• _PROBLEM_
Only the text belongs in the answer: every line of the records below, transcribed exactly.

• _INFORMATION PROVIDED_

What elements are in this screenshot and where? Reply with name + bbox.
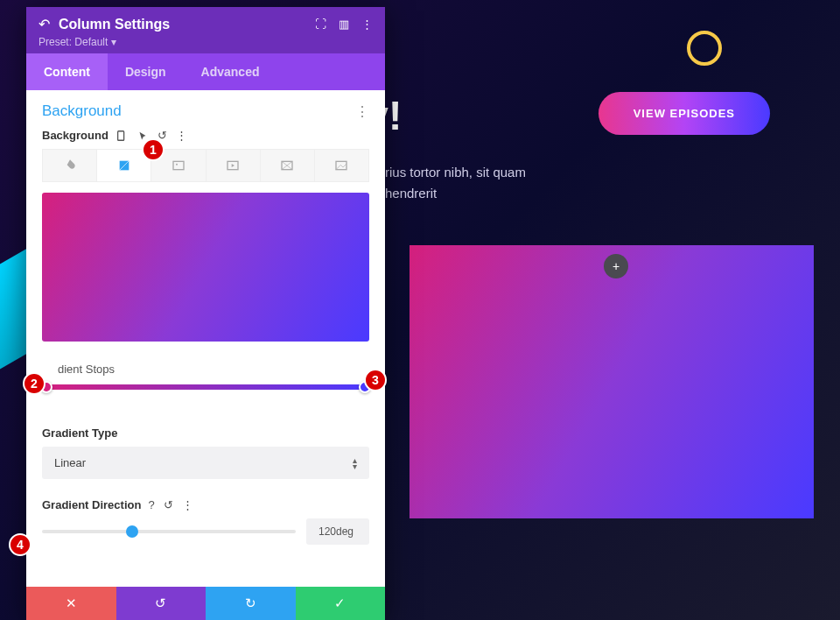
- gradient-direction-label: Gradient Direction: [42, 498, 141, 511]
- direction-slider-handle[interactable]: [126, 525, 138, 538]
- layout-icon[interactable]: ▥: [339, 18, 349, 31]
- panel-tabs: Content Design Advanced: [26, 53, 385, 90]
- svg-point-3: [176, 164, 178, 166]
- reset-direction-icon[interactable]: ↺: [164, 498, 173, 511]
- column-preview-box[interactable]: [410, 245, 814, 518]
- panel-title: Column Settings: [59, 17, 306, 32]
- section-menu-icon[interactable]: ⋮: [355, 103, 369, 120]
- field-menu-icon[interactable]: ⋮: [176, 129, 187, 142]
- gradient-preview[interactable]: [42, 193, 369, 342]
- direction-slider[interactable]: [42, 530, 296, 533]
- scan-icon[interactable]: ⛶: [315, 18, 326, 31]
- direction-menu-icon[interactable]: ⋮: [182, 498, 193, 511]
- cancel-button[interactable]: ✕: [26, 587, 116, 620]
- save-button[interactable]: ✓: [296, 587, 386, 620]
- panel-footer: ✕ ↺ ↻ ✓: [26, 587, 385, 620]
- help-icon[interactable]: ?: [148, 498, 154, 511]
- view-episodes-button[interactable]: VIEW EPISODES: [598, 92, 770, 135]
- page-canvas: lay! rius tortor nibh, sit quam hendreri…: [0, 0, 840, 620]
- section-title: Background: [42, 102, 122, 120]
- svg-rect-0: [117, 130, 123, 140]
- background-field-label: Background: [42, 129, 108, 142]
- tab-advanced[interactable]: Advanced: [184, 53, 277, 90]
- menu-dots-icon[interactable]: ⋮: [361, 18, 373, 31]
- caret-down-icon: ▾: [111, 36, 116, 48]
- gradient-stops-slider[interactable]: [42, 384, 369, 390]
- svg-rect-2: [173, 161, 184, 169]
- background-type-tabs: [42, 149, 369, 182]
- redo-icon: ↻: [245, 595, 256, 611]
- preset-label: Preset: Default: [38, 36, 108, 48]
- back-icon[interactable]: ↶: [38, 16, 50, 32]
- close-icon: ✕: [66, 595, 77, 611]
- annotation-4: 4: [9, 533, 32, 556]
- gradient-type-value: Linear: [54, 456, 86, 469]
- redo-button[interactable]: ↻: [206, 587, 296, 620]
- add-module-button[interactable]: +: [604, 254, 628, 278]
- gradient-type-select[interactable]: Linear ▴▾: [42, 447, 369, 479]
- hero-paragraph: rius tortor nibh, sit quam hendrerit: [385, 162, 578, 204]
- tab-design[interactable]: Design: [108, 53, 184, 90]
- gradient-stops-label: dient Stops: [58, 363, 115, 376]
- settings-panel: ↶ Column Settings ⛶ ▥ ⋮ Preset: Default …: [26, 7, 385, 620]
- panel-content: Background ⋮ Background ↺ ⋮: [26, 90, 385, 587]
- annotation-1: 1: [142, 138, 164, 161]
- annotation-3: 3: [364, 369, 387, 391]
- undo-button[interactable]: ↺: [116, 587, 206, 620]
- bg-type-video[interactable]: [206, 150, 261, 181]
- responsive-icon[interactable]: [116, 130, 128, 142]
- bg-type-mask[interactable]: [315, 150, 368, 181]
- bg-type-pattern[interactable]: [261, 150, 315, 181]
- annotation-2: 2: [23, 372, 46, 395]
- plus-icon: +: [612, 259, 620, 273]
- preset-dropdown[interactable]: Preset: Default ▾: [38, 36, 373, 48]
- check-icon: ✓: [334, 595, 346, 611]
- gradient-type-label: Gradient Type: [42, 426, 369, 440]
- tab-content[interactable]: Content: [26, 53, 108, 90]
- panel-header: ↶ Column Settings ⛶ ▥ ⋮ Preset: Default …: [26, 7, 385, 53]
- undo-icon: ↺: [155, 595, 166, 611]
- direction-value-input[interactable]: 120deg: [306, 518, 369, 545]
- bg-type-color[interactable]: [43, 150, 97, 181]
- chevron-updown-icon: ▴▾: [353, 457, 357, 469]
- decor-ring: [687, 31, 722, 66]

• _SOLUTION BELOW_
What elements are in this screenshot and where? Reply with name + bbox.
- gradient-direction-label: Gradient Direction: [42, 498, 141, 511]
- direction-slider-handle[interactable]: [126, 525, 138, 538]
- layout-icon[interactable]: ▥: [339, 18, 349, 31]
- panel-tabs: Content Design Advanced: [26, 53, 385, 90]
- svg-point-3: [176, 164, 178, 166]
- reset-direction-icon[interactable]: ↺: [164, 498, 173, 511]
- column-preview-box[interactable]: [410, 245, 814, 518]
- panel-title: Column Settings: [59, 17, 306, 32]
- section-menu-icon[interactable]: ⋮: [355, 103, 369, 120]
- field-menu-icon[interactable]: ⋮: [176, 129, 187, 142]
- gradient-preview[interactable]: [42, 193, 369, 342]
- direction-slider[interactable]: [42, 530, 296, 533]
- scan-icon[interactable]: ⛶: [315, 18, 326, 31]
- direction-menu-icon[interactable]: ⋮: [182, 498, 193, 511]
- cancel-button[interactable]: ✕: [26, 587, 116, 620]
- save-button[interactable]: ✓: [296, 587, 386, 620]
- panel-footer: ✕ ↺ ↻ ✓: [26, 587, 385, 620]
- help-icon[interactable]: ?: [148, 498, 154, 511]
- view-episodes-button[interactable]: VIEW EPISODES: [598, 92, 770, 135]
- page-canvas: lay! rius tortor nibh, sit quam hendreri…: [0, 0, 840, 620]
- section-title: Background: [42, 102, 122, 120]
- svg-rect-0: [117, 130, 123, 140]
- background-field-label: Background: [42, 129, 108, 142]
- tab-advanced[interactable]: Advanced: [184, 53, 277, 90]
- menu-dots-icon[interactable]: ⋮: [361, 18, 373, 31]
- caret-down-icon: ▾: [111, 36, 116, 48]
- gradient-stops-slider[interactable]: [42, 384, 369, 390]
- svg-rect-2: [173, 161, 184, 169]
- background-type-tabs: [42, 149, 369, 182]
- redo-icon: ↻: [245, 595, 256, 611]
- preset-label: Preset: Default: [38, 36, 108, 48]
- back-icon[interactable]: ↶: [38, 16, 50, 32]
- close-icon: ✕: [66, 595, 77, 611]
- annotation-4: 4: [9, 533, 32, 556]
- gradient-type-value: Linear: [54, 456, 86, 469]
- redo-button[interactable]: ↻: [206, 587, 296, 620]
- add-module-button[interactable]: +: [604, 254, 628, 278]
- gradient-type-select[interactable]: Linear ▴▾: [42, 447, 369, 479]
- hero-paragraph: rius tortor nibh, sit quam hendrerit: [385, 162, 578, 204]
- tab-design[interactable]: Design: [108, 53, 184, 90]
- gradient-stops-label: dient Stops: [58, 363, 115, 376]
- settings-panel: ↶ Column Settings ⛶ ▥ ⋮ Preset: Default …: [26, 7, 385, 620]
- panel-content: Background ⋮ Background ↺ ⋮: [26, 90, 385, 587]
- annotation-1: 1: [142, 138, 164, 161]
- annotation-3: 3: [364, 369, 387, 391]
- undo-button[interactable]: ↺: [116, 587, 206, 620]
- bg-type-video[interactable]: [206, 150, 261, 181]
- responsive-icon[interactable]: [116, 130, 128, 142]
- bg-type-mask[interactable]: [315, 150, 368, 181]
- bg-type-pattern[interactable]: [261, 150, 315, 181]
- annotation-2: 2: [23, 372, 46, 395]
- plus-icon: +: [612, 259, 620, 273]
- preset-dropdown[interactable]: Preset: Default ▾: [38, 36, 373, 48]
- check-icon: ✓: [334, 595, 346, 611]
- gradient-type-label: Gradient Type: [42, 426, 369, 440]
- tab-content[interactable]: Content: [26, 53, 108, 90]
- panel-header: ↶ Column Settings ⛶ ▥ ⋮ Preset: Default …: [26, 7, 385, 53]
- undo-icon: ↺: [155, 595, 166, 611]
- direction-value-input[interactable]: 120deg: [306, 518, 369, 545]
- bg-type-color[interactable]: [43, 150, 97, 181]
- chevron-updown-icon: ▴▾: [353, 457, 357, 469]
- decor-ring: [687, 31, 722, 66]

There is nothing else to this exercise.